■ Try it: An exact copy of all records is expected, minus the images.

■ Data to use:

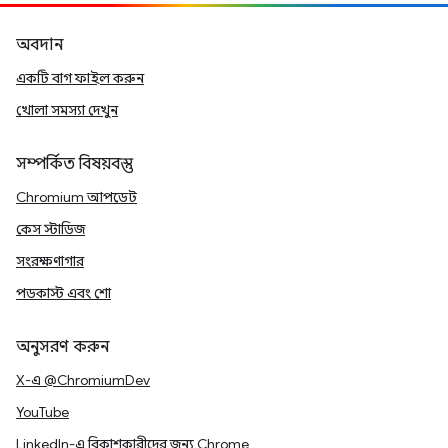
অবদান
একটি বাগ ফাইল করুন
খোলা সমস্যা দেখুন
সম্পর্কিত বিষয়বস্তু
Chromium আপডেট
কেস স্টাডিজ
সংরক্ষণাগার
পডকাস্ট এবং শো
অনুসরণ করুন
X-এ @ChromiumDev
YouTube
LinkedIn-এ বিকাশকারীদের জন্য Chrome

■ Result of this task:
অবদান
একটি বাগ ফাইল করুন
খোলা সমস্যা দেখুন
সম্পর্কিত বিষয়বস্তু
Chromium আপডেট
কেস স্টাডিজ
সংরক্ষণাগার
পডকাস্ট এবং শো
অনুসরণ করুন
X-এ @ChromiumDev
YouTube
LinkedIn-এ বিকাশকারীদের জন্য Chrome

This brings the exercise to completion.